One of the benefits of options trading is the ability to tailor your strategy to any market environment.
We’ll explain why these strategies are ideal for range-bound markets, how you can profit from each, and discuss the differences you may want to consider when selecting which strategy to trade in your account.
What iron butterflies and iron condors have in common
Iron butterfly and iron condor options strategies benefit from minimal price movement in an underlying security.
Both strategies profit when the stock trades in a narrow range and realized volatility is flat or declining. The implicit bet for both strategies is that the underlying will move less than the market implies.
Both strategies use four option legs: two put options and two call options. Each strategy is short a put and a call, and long a put and a call.
Both are credit strategies, meaning they take in a premium when entering the position. The initial credit received is the maximum profit available, and a profit is realized when the position’s cost decreases.
Both are risk-defined strategies.

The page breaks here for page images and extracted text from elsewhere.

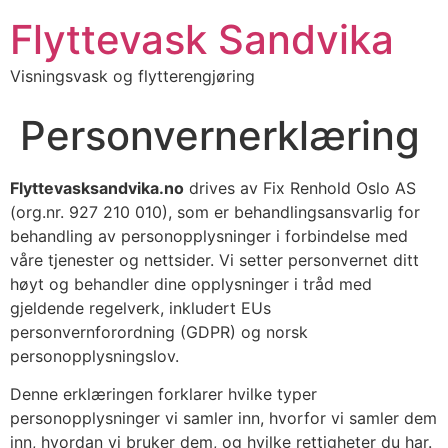
Flyttevask Sandvika
Visningsvask og flytterengjøring
Personvernerklæring
Flyttevasksandvika.no
drives av Fix Renhold Oslo AS
(org.nr. 927 210 010), som er behandlingsansvarlig for
behandling av personopplysninger i forbindelse med
våre tjenester og nettsider. Vi setter personvernet ditt
høyt og behandler dine opplysninger i tråd med
gjeldende regelverk, inkludert EUs
personvernforordning (GDPR) og norsk
personopplysningslov.
Denne erklæringen forklarer hvilke typer
personopplysninger vi samler inn, hvorfor vi samler dem
inn, hvordan vi bruker dem, og hvilke rettigheter du har.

The maximum loss is known when you enter the trade.
The Greeks for both strategies are delta neutral, long theta, short vega, and short gamma.
Now that we’ve established the similarities, we will provide an overview of each strategy and explain the key differences you should know.
Iron butterflies have two short options and two long options. All of the options have the same expiration.
The two long legs consist of a long call and a long put, both purchased out-of-the-money. The long option legs define the position’s risk.
The position’s max risk is calculated by subtracting the spread width between the short and long options from the credit received.
For example, if a stock is trading at $100, a call option and put option could be sold at the $100 strike price, with a long call purchased at the $110 strike price and a long put purchased at the $90 strike price. This would create a $10 wide iron butterfly.
If the credit received to enter the trade is $5.00, the max profit would be $500 and the max loss would be -$500 ($500-$1000).
As previously mentioned, option legs that are ATM or near the stock price are more expensive than OTM legs. Therefore, when selling the four legs as a single position, the position receives a net credit.
This iron butterfly reaches maximum profit if at expiration the underlying is trading at $100.
It reaches maximum loss if the underlying is above the long call strike ($110) or below the long put strike ($90).
Like the iron butterfly, iron condors have two short options and two long options. All options have the same expiration.
However, the two short legs – a call and a put – are sold out-of-the-money. The short call is sold above the stock’s price and the short put is sold below the stock’s price.
Again, the two long legs are purchased further out-of-the-money for protection (above the short call and below the short put).
You can also think of the position as two credit spreads sold above and below the current stock price. Like the iron butterfly, you receive a credit to initiate the trade.
For example, if a stock is trading at $100, a bull put spread could be opened by selling a put at the $95 strike price and buying a put at the $90 strike price. A bear call spread could be opened by selling a call at the $105 strike price and buying a call at the $110 strike price.
This creates a $5 wide iron condor centered at $100.
The iron condor realizes maximum profit if at expiration the underlying is between the short strikes, and the max loss occurs if the stock is above the long call or below the long put.
How an iron butterfly is different from an iron condor
The difference between the iron condor and iron butterfly amounts to structure and risk.
As you can see from the payoff diagrams above, iron condors have a wider profit zone than the iron butterfly. However, the iron butterfly has a higher profit potential than the iron condor.
Because the iron butterfly sells ATM options, it has higher vega exposure than the iron condor.
What strategy is better?
Neither strategy is necessarily better than the other. Which strategy a trader chooses depends on their outlook for volatility, directional bias, liquidity preference, and risk tolerance.